Sabemos que é possível construir um nariz que não seja sujo. Sabemos que os narizes só são sujos quando alguém quer que sejam sujos, como a voz adjetivadora sugeriu, no momento da criação, a idéia de sujeira atribuída ao nariz. Eu não cunhei o mote “nada se cria, tudo se copia”, então não posso dizer sobre o posicionamento das vozes que agiram na cabeça do autor no plano criador daquela divisa. Só posso falar do meu nariz e do processo que fez com que eu o excluísse do meu texto, que fala sobre como o que é aparente pretende parecer possuir a verdade.

Dia 2. Voltemos à questão das afirmações “nada se cria, tudo se copia” e “os olhos não vêem”. Acho que estava falando de como a primeira é covarde. Vejamos: eu disse que não cunhei a divisa, então não podia falar dos mecanismos do plano de criação, então eu disse que a primeira afirmação é covarde porque mata o homem, acho que por isso disse que não contém a verdade nela, porque pretende matar o homem, ou seja, eu, você e os outros. Então acho que existe um ingrediente a que alguém, em algum momento, chamou de verdade, que necessariamente precisa existir no que se constrói para que o que surja no processo possua a qualidade da verdade, para que possua o ingrediente verdade em si.

Quando a ficha caiu que não são os olhos que vêem, fato que aconteceu com a velocidade de um relâmpago, mesmo não sabendo explicar química e fisiologicamente como isso é possível, eu senti que é verdade. Agora, eu me pergunto: qual é a natureza desse “sentir”? Me ocorreu que a época quando eu vivo, esta agora, do primeiro século do terceiro milênio, quando eu faço essa exteriorização, produziu o ambiente mental necessário para que eu “sentisse” a verdade naquela construção. O desenvolvimento da ciência, ao qual eu estou exposto, criou em mim um ambiente mental capaz de compreender que não são os olhos que vêem, mas o cérebro. Um cientista saberia explicar em detalhes como isso se dá.
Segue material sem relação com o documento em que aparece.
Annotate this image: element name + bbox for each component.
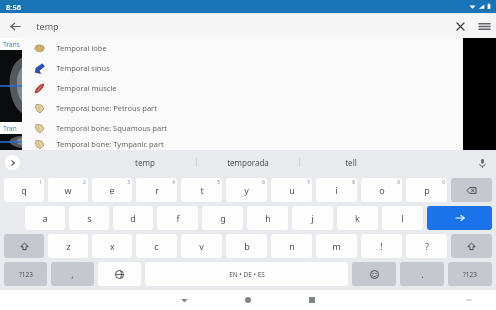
button[interactable]: ?123 <box>448 262 492 286</box>
staticText: c <box>154 240 159 252</box>
staticText: temp <box>135 157 155 168</box>
staticText: j <box>311 212 314 224</box>
staticText: ?123 <box>463 270 477 279</box>
button[interactable]: o <box>361 178 402 202</box>
staticText: 7 <box>307 179 310 185</box>
button[interactable]: c <box>136 234 177 258</box>
button[interactable]: Voice input <box>474 155 490 171</box>
staticText: Temporal bone: Squamous part <box>56 123 167 133</box>
button[interactable]: temporada <box>197 150 299 175</box>
button[interactable]: Temporal lobe <box>22 38 463 58</box>
button[interactable]: ?123 <box>4 262 47 286</box>
button[interactable]: Backspace <box>451 178 492 202</box>
button[interactable]: a <box>25 206 65 230</box>
button[interactable]: Back <box>4 15 26 37</box>
button[interactable]: Temporal muscle <box>22 78 463 98</box>
staticText: , <box>71 268 74 280</box>
staticText: 2 <box>83 179 86 185</box>
button[interactable]: b <box>226 234 267 258</box>
button[interactable]: Shift <box>4 234 44 258</box>
button[interactable]: temp <box>94 150 196 175</box>
staticText: h <box>265 212 271 224</box>
button[interactable]: g <box>202 206 243 230</box>
staticText: EN • DE • ES <box>229 270 265 279</box>
button[interactable]: Menu <box>472 14 496 38</box>
button[interactable]: Shift <box>451 234 492 258</box>
button[interactable]: Hide keyboard <box>175 291 193 309</box>
button[interactable]: m <box>316 234 357 258</box>
button[interactable]: Clear <box>448 14 472 38</box>
button[interactable]: z <box>48 234 88 258</box>
button[interactable]: Temporal bone: Petrous part <box>22 98 463 118</box>
staticText: r <box>155 184 159 196</box>
staticText: v <box>199 240 204 252</box>
button[interactable]: Change language <box>98 262 141 286</box>
button[interactable]: Recents <box>303 291 321 309</box>
button[interactable]: ! <box>361 234 402 258</box>
button[interactable]: r <box>136 178 177 202</box>
button[interactable]: w <box>48 178 88 202</box>
staticText: s <box>87 212 92 224</box>
button[interactable]: v <box>181 234 222 258</box>
button[interactable]: Temporal sinus <box>22 58 463 78</box>
button[interactable]: More suggestions <box>5 155 20 170</box>
staticText: u <box>289 184 295 196</box>
button[interactable]: q <box>4 178 44 202</box>
button[interactable]: e <box>92 178 132 202</box>
button[interactable]: h <box>247 206 288 230</box>
staticText: ! <box>380 240 383 252</box>
staticText: 0 <box>442 179 445 185</box>
staticText: o <box>379 184 385 196</box>
button[interactable]: x <box>92 234 132 258</box>
staticText: 6 <box>262 179 265 185</box>
staticText: z <box>66 240 71 252</box>
staticText: w <box>64 184 72 196</box>
staticText: Temporal sinus <box>56 63 110 73</box>
staticText: b <box>244 240 250 252</box>
other: Keyboard indicator <box>462 293 476 307</box>
staticText: 1 <box>39 179 42 185</box>
staticText: 5 <box>217 179 220 185</box>
staticText: n <box>289 240 295 252</box>
button[interactable]: Temporal bone: Tympanic part <box>22 138 463 150</box>
staticText: Tran <box>3 124 17 133</box>
staticText: ?123 <box>19 270 33 279</box>
staticText: i <box>335 184 338 196</box>
button[interactable]: i <box>316 178 357 202</box>
button[interactable]: . <box>400 262 444 286</box>
button[interactable]: Emoji <box>352 262 396 286</box>
staticText: p <box>424 184 430 196</box>
button[interactable]: tell <box>300 150 402 175</box>
button[interactable]: Enter <box>427 206 492 230</box>
staticText: tell <box>345 157 357 168</box>
staticText: k <box>355 212 360 224</box>
staticText: d <box>130 212 136 224</box>
button[interactable]: Temporal bone: Squamous part <box>22 118 463 138</box>
staticText: temp <box>36 20 59 32</box>
staticText: e <box>109 184 115 196</box>
staticText: 8:56 <box>6 2 21 12</box>
button[interactable]: y <box>226 178 267 202</box>
staticText: 8 <box>352 179 355 185</box>
button[interactable]: p <box>406 178 447 202</box>
button[interactable]: d <box>113 206 153 230</box>
button[interactable]: f <box>157 206 198 230</box>
button[interactable]: k <box>337 206 378 230</box>
staticText: Temporal bone: Petrous part <box>56 103 157 113</box>
button[interactable]: Home <box>239 291 257 309</box>
staticText: t <box>200 184 204 196</box>
button[interactable]: u <box>271 178 312 202</box>
button[interactable]: j <box>292 206 333 230</box>
button[interactable]: t <box>181 178 222 202</box>
staticText: Temporal lobe <box>56 43 107 53</box>
button[interactable]: EN • DE • ES <box>145 262 348 286</box>
staticText: temporada <box>227 157 269 168</box>
button[interactable]: l <box>382 206 423 230</box>
button[interactable]: s <box>69 206 109 230</box>
staticText: y <box>244 184 249 196</box>
staticText: l <box>401 212 404 224</box>
button[interactable]: n <box>271 234 312 258</box>
button[interactable]: , <box>51 262 94 286</box>
button[interactable]: ? <box>406 234 447 258</box>
staticText: q <box>21 184 27 196</box>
Dizer que os olhos não vêem faz o bem quando propulsiona a criação, já que abre todo um novo espaço anteriormente ocupado pelo paradigma que foi rompido, e nesse espaço recém aberto, as possibilidades de criação são muitas. Saber que os olhos não vêem mudou o universo e sua estrutura, mudou tudo, para melhor, já que cria possibilidades. Todo um novo universo de criação surge quando os olhos não vêem, o que já não acontece quando tudo se copia. Acho que já ouvi ou li isso em algum, algo sobre a palavra que mata e a palavra que vivifica, mas, enfim, voltemos ao nariz. O nariz não é mais sujo que os olhos ou ouvidos ou a boca. Fala-se da remela dos olhos, da cera do ouvido, da caca do nariz. A boca, para mantê-la relativamente limpa, é preciso tratá-la diariamente com produtos especiais, no mínimo três vezes ao dia! Então qual a natureza daquela voz dentro de mim que me induziu a excluir o nariz? Por que o nariz tem que ser sujo? Por que o nariz? Por que dei ouvidos àquela voz? Por que lhe conferi legitimidade?